Rezim kufur yang berkuasa hari ini tidak sekadar menyerang umat Islam dengan tindakan represif yang dieksekusi oleh aparat keamanan dan mata-mata mereka. Mereka juga secara diam-diam meminta bantuan pada kekuatan internal umat yang direpresentasikan oleh kalangan intelektual, partai politik, dan gerakan-gerakan yang sudah terkontaminasi oleh pemikiran kufur. Mereka pun memperalat jaringan dari berbagai kelompok yang memandang bahwa kepentingan mereka akan terjaga dengan ikut mempertahankan sistem tersebut, dengan harapan sistem tersebut dapat mempermudah aktivitas ekonomi mereka dengan cara diberikan keistimewaan khusus secara ilegal.

Dilihat dari segi sejarah dan konteks kekinian, institusi yang melakukan kegiatan intelijen dan bertindak represif yang mereka sebut sebagai aparat keamanan, yang kadang memiliki karakteristik mirip militer, menjadi lebih kuat dalam beberapa kondisi normal ketika umat diam atas pelanggaran dan kejahatan yang dilakukan oleh sistem tersebut. Akan tetapi, ketika ada perlawanan maka institusi tersebut menjadi lemah. Ini kembali pada tabiat yang mengikat mereka secara relatif (mudah berubah, red.) dan disebabkan sifat kerahasiaan dan peranan tercela yang mereka lakukan. Ini semua membuat keterikatan anggota institusi tersebut dengan pemimpin mereka cukup lemah. Kadang terjadi penarikan dukungan yang drastis dan dramatis. Bukti-buktinya sudah cukup banyak, seperti penarikan dukungan aparat keamanan dari sistem kekuasaan di Mesir, termasuk angkatan bersenjata di wilayah pusat. Hal yang sama juga terjadi di Tunisia.

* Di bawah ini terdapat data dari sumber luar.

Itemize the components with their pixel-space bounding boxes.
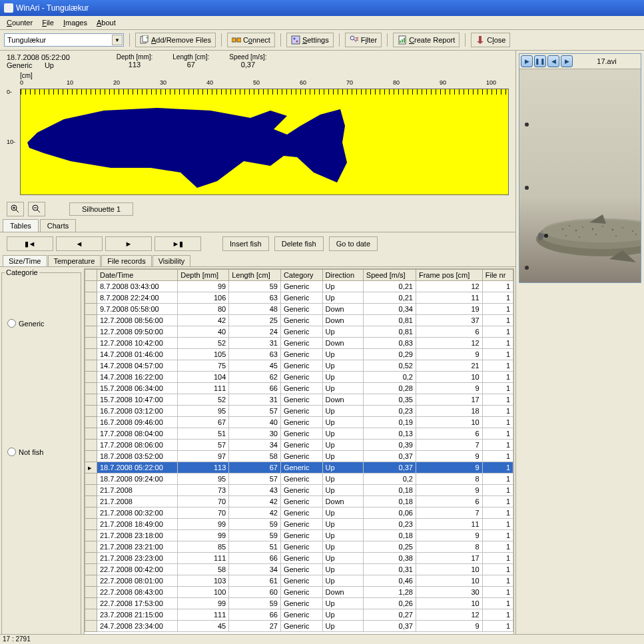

Keberhasilan para pengemban dakwah dalam menyingkap kejahatan para intelektual dan berbagai gerakan serta partai politik dalam menghadang agenda umat yang telah menuntut pengorbanan dan kerja keras, keberhasilan para pengemban dakwah dalam menyingkap kejahatan rezim (yang di antaranya memperalat agen rahasia dan represif) yang melawan kepentingan umat serta keterkaitan para penguasa tersebut dengan kaum penjajah—saat penguasa tersebut menjadi batu sandungan ataupun menciptakan penghalang tegaknya Negara Islam, juga sudut pandang bahwa para para perwira militer di berbagai negeri Islam itu tak lain adalah bagian dari umat Islam juga, dan bahwa harapan itu ada di pundak mereka (perwira militer), dan mereka adalah sasaran yang tepat untuk thalab-un-nushrah berdasarkan pemahaman yang benar terhadap hukum syariah yang terkait dengan perkara itu, maka hal ini menjadikan rezim yang berkuasa melakukan evaluasi dan tinjauan ulang. Dimulailah konspirasi siang dan malam saat kepentingan sistem tersebut kini menjadi lebih kompleks. Persoalannya saat ini bukan lagi hanya berkaitan dengan tindakan untuk menghalangi terjadinya revolusi militer dari internal sistem itu sendiri, atau revolusi yang mendapat dukungan dari negara penjajah lain dalam bingkai pergulatan internasional. Yang menyebabkan rezim tersebut bertambah bingung adalah karena tabiat militer beserta alat kelengkapan dan pembentukan mereka ditinjau dari aspek praktis tidak mungkin badan militer tersebut menyerupai badan intelijen rahasia.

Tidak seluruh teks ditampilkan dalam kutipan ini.